The NOVOGRODER COMPANIES, INC., Plaintiff-Appellant, v. HARTFORD FIRE INSURANCE CO., Defendant-Appellee.
    No. 12-3163.
    United States Court of Appeals, Seventh Circuit.
    Argued May 21, 2013.
    Decided July 15, 2013.
    Kristin A. Mulholland, Attorney, Crown Point, IN, for Plaintiff-Appellant.
    Cheryl L. Mondi, Attorney, Fisher Ka-naris, P.C., Chicago, IL, John P. Twohy, Attorney, Eichhorn & Eichhorn, LLP, Hammond, IN, for Defendant-Appellee.
    Before RICHARD A. POSNER, Circuit Judge, DANIEL A. MANION, Circuit Judge, and ILANA DIAMOND ROVNER, Circuit Judge.
   ORDER

The Novogroder Companies owned a building that was vandalized and it sought payment for the damage from its insurance company. The insurance company paid the actual cash value for the damages, and informed Novogroder that it would also pay for limited repair costs that exceeded the actual cash value. Novogroder claims that it is entitled to this money for repairs — even though it never made any repairs. The district court rejected Novo-groder’s argument on summary judgment, and we affirm.

I. Facts

The Novogroder Companies, Inc., (“No-vogroder”) is incorporated and headquartered in Indiana and owns hundreds of commercial buildings throughout the United States. One of these buildings is located in Danville, Illinois. This building had been occupied by a Walgreens drug store, but was left vacant when Walgreens moved out around 2005. Novogroder made various attempts to sell or rent the building, but was unable to locate a buyer or lessee.
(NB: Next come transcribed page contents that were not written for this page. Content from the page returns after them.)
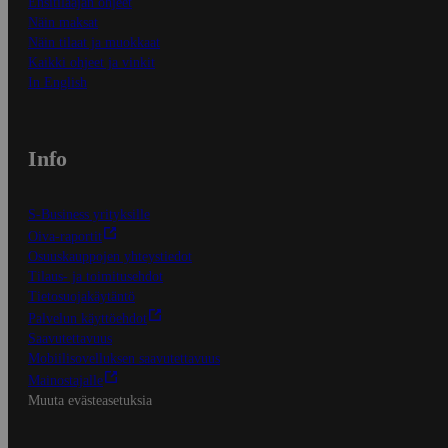
Ensitilaajan ohjeet
Näin maksat
Näin tilaat ja muokkaat
Kaikki ohjeet ja vinkit
In English
Info
S-Business yrityksille
Oiva-raportit
Osuuskauppojen yhteystiedot
Tilaus- ja toimitusehdot
Tietosuojakäytäntö
Palvelun käyttöehdot
Saavutettavuus
Mobiilisovelluksen saavutettavuus
Mainostajalle
Muuta evästeasetuksia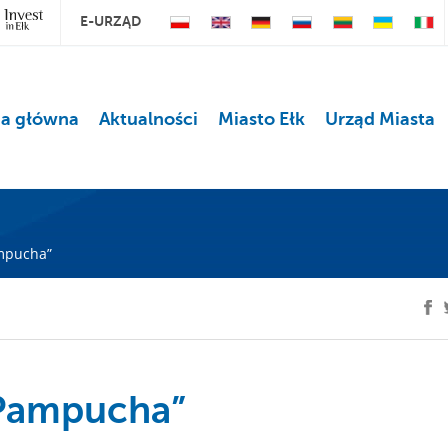
E-URZĄD
na główna
Aktualności
Miasto Ełk
Urząd Miasta
mpucha”
 Pampucha”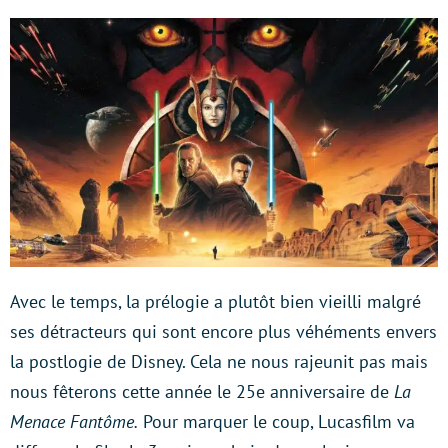
Avec le temps, la prélogie a plutôt bien vieilli malgré
ses détracteurs qui sont encore plus véhéments envers
la postlogie de Disney. Cela ne nous rajeunit pas mais
nous fêterons cette année le 25e anniversaire de
La
Menace Fantôme.
Pour marquer le coup, Lucasfilm va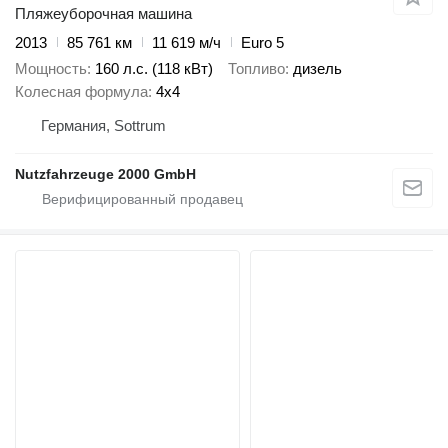
Пляжеуборочная машина
2013
85 761 км
11 619 м/ч
Euro 5
Мощность
160 л.с. (118 кВт)
Топливо
дизель
Колесная формула
4x4
Германия, Sottrum
Nutzfahrzeuge 2000 GmbH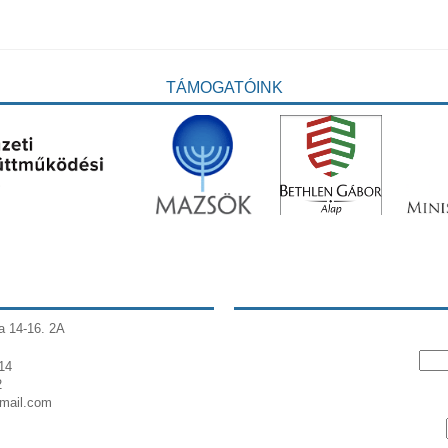
TÁMOGATÓINK
a 14-16. 2A
14
2
gmail.com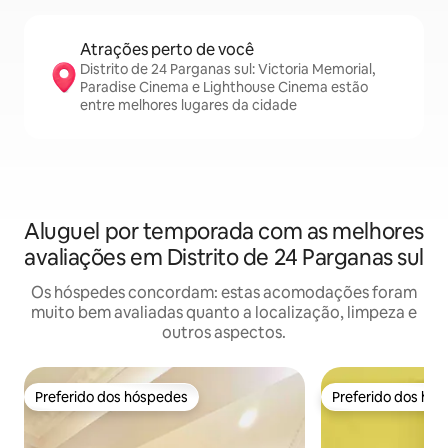
Atrações perto de você
Distrito de 24 Parganas sul: Victoria Memorial,
Paradise Cinema e Lighthouse Cinema estão
entre melhores lugares da cidade
Aluguel por temporada com as melhores
avaliações em Distrito de 24 Parganas sul
Os hóspedes concordam: estas acomodações foram
muito bem avaliadas quanto a localização, limpeza e
outros aspectos.
Preferido dos hóspedes
Preferido dos hó
Preferido dos hóspedes
Preferido dos hó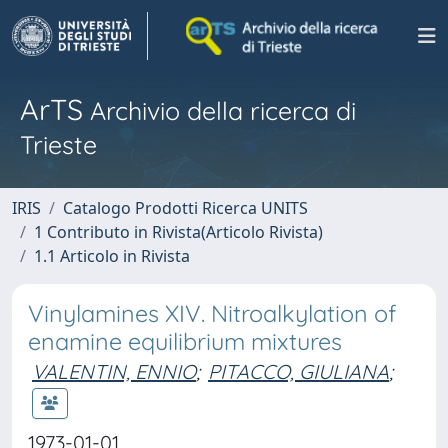
ArTS
Archivio della ricerca di
Trieste
IRIS
Catalogo Prodotti Ricerca UNITS
1 Contributo in Rivista(Articolo Rivista)
1.1 Articolo in Rivista
Vinylamines XIV. Nitroalkylation of
enamine equilibrium mixtures
VALENTIN, ENNIO
;
PITACCO, GIULIANA
;
1973-01-01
Novogroder purchased an insurance policy for the Danville building from Hartford Fire Insurance Co. (“Hartford”), a Delaware corporation with a principal place of business in Connecticut. This policy had effective dates of June 30, 2006, through June 30, 2007. Novogroder later renewed this policy through June 30, 2008. Hartford agreed to reimburse Novogroder for damage to the Danville building in this policy (excerpted in Appendix A), which states: “Covered property will be valued at either Replacement Cost or Actual Cash Value.... We will not pay more than your financial interest in the lost or damaged property.” The Replacement Cost has two components: the Actual Cash Value, which is the value of the property at the time of loss, or an agreed or appraised value; and the Depreciation Holdback, which is the cost of repairs that exceed the Actual Cash Value. The policy further explained that Hartford would “pay on an Actual Cash Value basis until the lost or damaged property is actually repaired, rebuilt or replaced.” If Novogroder repaired the building, and the actual cost of repair exceeded the Actual Cash Value, Hartford would reimburse Novogroder for the Depreciation Holdback. But if Novogroder did not “repair, replace or rebuild on the same site or another site within 2 years of the date of loss, we will pay you on an Actual Cash Value basis.”

In July 2007, Novogroder learned that its Danville building had been damaged by vandalism and theft. Novogroder informed Hartford about the damage, and Hartford investigated the claim. Hartford determined that the building had been damaged on three separate occasions: the building had been vandalized and copper parts had been stolen from the air conditioning on May 15, 2007; the heating and cooling system had been vandalized on May 18, 2007; and the electrical system had been damaged on June 4, 2007.

Because the building remained vacant and could be vandalized again, Novogroder decided not to fully repair the building until a buyer or lessee occupied it. Novo-groder informed Hartford of this decision, and Hartford agreed that the repairs should wait until the building was occupied. In the meantime, Hartford calculated the full cost of repairs, and after adjusting for Novogroder’s deductible, Hartford paid Novogroder $1,116,082.16 for the Actual Cash Value of the three claims. Hartford also stated that it would pay Novogro-der up to $384,293.00 for the Depreciation Holdback. To claim the Depreciation Holdback, Hartford explained that Novo-groder would have to file a supplemental claim “to be filed in accordance with the terms and Conditions of the Replacement Cost Coverage provided you notify us of your intent to do so within 180 days after the date of loss....” In response, Novo-groder’s attorney sent a letter to Hartford confirming that Novogroder was aware that it could claim the Depreciation Hold-back “at the time of completion of the repairs and restoration.”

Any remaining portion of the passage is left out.